Error during "Translation Kit Post-Processing" in Rainbow for ICML file

Issue #907 new
Rajendra Kharbuja created an issue

The Rainbow pipeline throws error as shown in the attached image “Error 2020-01-16 at 09.26.02”. The icml file used for translation is also attached.

In both files “Not_working_16.01.20_copy.icml”and “16.01.20.icml” There is an empty <Content></Content> element group outside <Table/> which is causing the problem.

If we remove the empty <Content></Content> element as in “Working_16.01.20_copy.icml”, there will be no error.

Steps to reproduce:

  1. Add the icml file to Input List 1.
  2. Go to Utilities → Translation Kit Creation.
  3. Use “XLIFF v2” as the Package Format in “Rainbow Translation Kit Creation”
  4. Let the rest of the configuration as it is (No srx file in segmentation and no Leveraging) and press “Execute”
  5. Remove the document from the input list
  6. Add the manifest.rkm file created from the step 2 into the Input List 1.
  7. Go to Utilities → Tranlation Kit Post-Processing, and Execute.

Comments (18)

  1. Martn Wunderl

    @YvesS @Mihai Nita What do you think of this issue? What would be the priority and are you aware of anyone else having the same problem perhaps?

  2. Mihai Nita

    I know of the icml filter, and I didn’t have to touch that format, ever.

    But I have also tried

    tikal.sh -x -fc okf_icml Not_working_16.01.20_copy.icml
    tikal.sh -m -fc okf_icml Not_working_16.01.20_copy.icml.xlf
    

    And I also got

    [Fatal Error] :1:2760: The element type "CharacterStyleRange" must be terminated by the matching end-tag "</CharacterStyleRange>".
    Error: Error merging from original file
    Error: Error when parsing XML of text unit id='u43e47-2'.
    The element type "CharacterStyleRange" must be terminated by the matching end-tag "</CharacterStyleRange>".
    You can use the -trace option for more details.
    

    Running it with -trace:

    Trace: thread [pool-1-thread-1] started.
    Trace: XMLInputFactory: com.ctc.wstx.stax.WstxInputFactory
    Trace: BOM not found.
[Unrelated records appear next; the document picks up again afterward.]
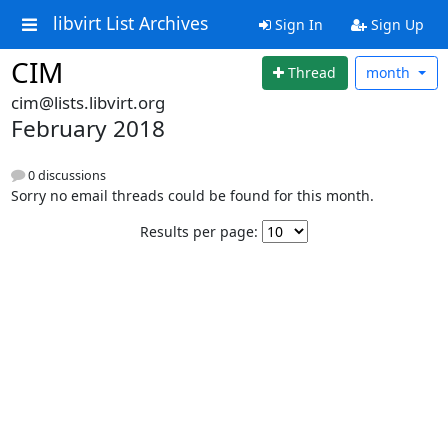
libvirt List Archives
Sign In
Sign Up
CIM
Thread
month
cim@lists.libvirt.org
February 2018
0 discussions
Sorry no email threads could be found for this month.
Results per page: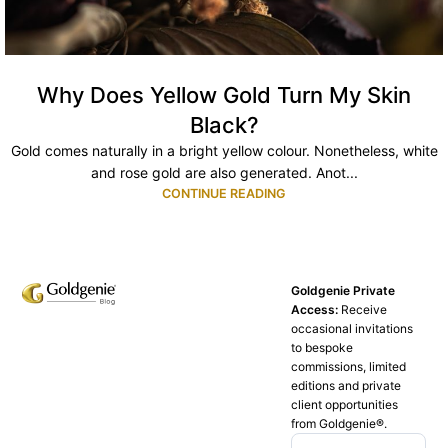
Why Does Yellow Gold Turn My Skin
Black?
Gold comes naturally in a bright yellow colour. Nonetheless, white
and rose gold are also generated. Anot...
CONTINUE READING
Goldgenie Private
Access:
Receive
occasional invitations
to bespoke
commissions, limited
editions and private
client opportunities
from Goldgenie®️.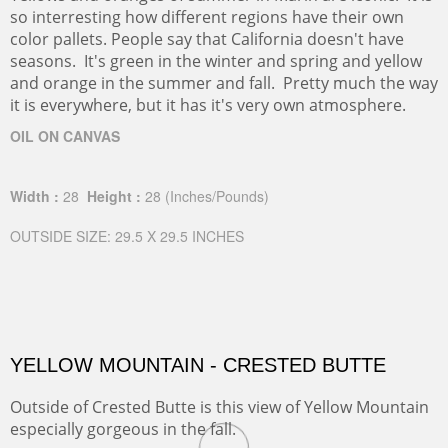
so interresting how different regions have their own
color pallets. People say that California doesn't have
seasons. It's green in the winter and spring and yellow
and orange in the summer and fall. Pretty much the way
it is everywhere, but it has it's very own atmosphere.
OIL ON CANVAS
Width :
28
Height :
28
(Inches/Pounds)
OUTSIDE SIZE: 29.5 X 29.5 INCHES
YELLOW MOUNTAIN - CRESTED BUTTE
Outside of Crested Butte is this view of Yellow Mountain
especially gorgeous in the fall.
Now trying to guess document encoding.
    [Fatal Error] :1:2760: The element type "CharacterStyleRange" must be terminated by the matching end-tag "</CharacterStyleRange>".
    Trace: thread [pool-1-thread-1] closed.
    net.sf.okapi.common.exceptions.OkapiMergeException: Error merging from original file
            at net.sf.okapi.lib.merge.step.OriginalDocumentXliffMergerStep$1.produce(OriginalDocumentXliffMergerStep.java:124)
            at net.sf.okapi.lib.merge.step.OriginalDocumentXliffMergerStep$1.produce(OriginalDocumentXliffMergerStep.java:113)
            at net.sf.okapi.common.io.InputStreamFromOutputStream$DataProducer.call(InputStreamFromOutputStream.java:139)
            at java.util.concurrent.FutureTask.run(FutureTask.java:266)
            at java.util.concurrent.ThreadPoolExecutor.runWorker(ThreadPoolExecutor.java:1149)
            at java.util.concurrent.ThreadPoolExecutor$Worker.run(ThreadPoolExecutor.java:624)
            at java.lang.Thread.run(Thread.java:748)
    Caused by: net.sf.okapi.common.exceptions.OkapiIOException: Error when parsing XML of text unit id='u43e47-2'.
    The element type "CharacterStyleRange" must be terminated by the matching end-tag "</CharacterStyleRange>".
            at net.sf.okapi.filters.icml.ICMLFilterWriter.mergeTextUnit(ICMLFilterWriter.java:398)
            at net.sf.okapi.filters.icml.ICMLFilterWriter.processTextUnit(ICMLFilterWriter.java:309)
            at net.sf.okapi.filters.icml.ICMLFilterWriter.handleEvent(ICMLFilterWriter.java:189)
            at net.sf.okapi.lib.merge.merge.SkeletonMergerWriter.processTextUnit(SkeletonMergerWriter.java:240)
            at net.sf.okapi.lib.merge.merge.SkeletonMergerWriter.handleEvent(SkeletonMergerWriter.java:103)
            at net.sf.okapi.lib.merge.step.OriginalDocumentXliffMergerStep$1.produce(OriginalDocumentXliffMergerStep.java:120)
            ... 6 more
    Caused by: org.xml.sax.SAXParseException; lineNumber: 1; columnNumber: 2760; The element type "CharacterStyleRange" must be terminated by the matching end-tag "</CharacterStyleRange>".
            at com.sun.org.apache.xerces.internal.parsers.DOMParser.parse(DOMParser.java:257)
            at com.sun.org.apache.xerces.internal.jaxp.DocumentBuilderImpl.parse(DocumentBuilderImpl.java:339)
            at net.sf.okapi.filters.icml.ICMLFilterWriter.mergeTextUnit(ICMLFilterWriter.java:357)
            ... 11 more
    

    So it is not Rainbow or XLIFF 2 related, seems to be the ICMLFilterWriter merging.

  3. Mihai Nita

    And I’ve found a bug in the process :-)
    The mapping from extension to filter is out of date in Tikal and Rainbow (that’s why I needed to add -fc okf_icml)

  4. Martn Wunderl

    Thanks a lot for taking a look at this, Mihai.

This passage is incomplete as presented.